Vimos a la alcaldesa Manuela Carmena adoptar iniciativas ambientalistas del repertorio emblemático de los partidos verdes europeos. Pero esta antigua luchadora antifranquista, militante del PCE y siempre en la órbita de las izquierdas españolas, entre el PSOE y Podemos o Sumar (más o menos), no era alguien que pudiéramos identificar como líder verde al estilo de Petra Kelly (fundadora del partido Los Verdes y miembro del Bundestag alemán desde 1983 a 1990). La izquierdista y templada Carmena, que lógicamente no evocaba ni de lejos el radicalismo verde de finales del siglo XX, ni siquiera era homologable a esos otros líderes del partido verde alemán que, con el tiempo, fueron moderando el ideario del ecologismo político para hacerlo compatible con la socialdemocracia y hasta el liberalismo de centro-derecha. Se representaba a Carmena como roja (o 'rojilla'), pero no como verde (ni 'verdecilla' siquiera).
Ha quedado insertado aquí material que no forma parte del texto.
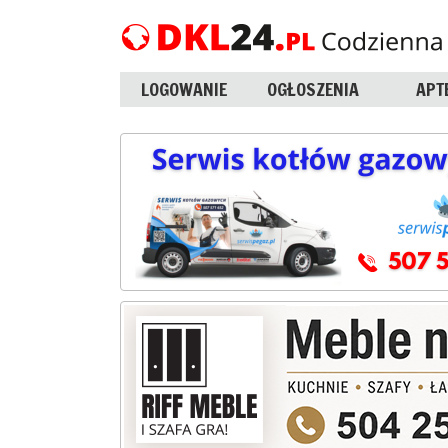
LOGOWANIE
OGŁOSZENIA
APT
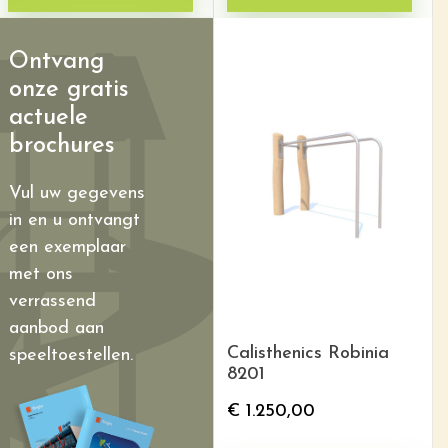
Ontvang
onze gratis
actuele
brochures
Vul uw gegevens
in en u ontvangt
een exemplaar
met ons
verrassend
aanbod aan
Calisthenics Robinia
speeltoestellen.
8201
€
1.250,00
Para ilustrar la importancia de estas acuñaciones ideológicas y simbólicas pensemos en otro representante de la nueva política: Íñigo Errejón rompió con Pablo Iglesias y presentó Más País con énfasis «verde», pero el mentor del populismo de izquierda no resultaba creíble como líder sobrevenido de un partido ecologista.
No es país para verdes. No lo fue al principio, en las décadas de 1980 y 1990. Entonces, en algunas contiendas electorales que ya nadie recuerda pudo verse a gente del famoseo, como Ágata Ruiz de la Prada, en partidos verdes capaces de cosechar menos votos que desprecios. Y después quizás haya faltado fuerza e independencia. El esnobismo dio paso a la seriedad gracias a Equo. Pero nunca emergió en España un electorado genuinamente verde ecologista. Cuando se diseñaban estrategias electorales que valorizaban el capital político del sentimiento ecologista y la fuerza del voto verde, rápidamente se desencadenaba un proceso de forzada coloración, hasta que el verde se teñía de rojo o acababa convertido en rojiverde. Si el verde bullía en las cabezas de los estrategas, cuando llegaba la negociación de nombres y candidaturas se convertía en verdirrojo y enseguida en rojiverde. Las mismas fuerzas progresistas que valoraban el potencial movilizador del verde lo corregían emborronándolo con el rojo (de ayer y hoy) e impidiendo su desarrollo. Lo fagocitaban.
Han pasado cuatro décadas desde la irrupción de Los Verdes alemanes. Otros países siguieron esa estela. Hay partidos verdes en Francia, Países Bajos, Suecia, Finlandia, Reino Unido y Bélgica. Están en ayuntamientos, parlamentos y gobiernos. Sin embargo, en España, como en Portugal y otros países sureños, no existen partidos verdes relevantes. Hay cabecillas políticos ecologistas que han llegado a ser cargos electos en ayuntamientos y parlamentos al figurar en puestos destacados de las listas electorales de partidos de izquierda. Pero esto último, siendo un reflejo del atractivo del ecologismo en las agendas políticas, es al mismo tiempo la señal de su impotencia.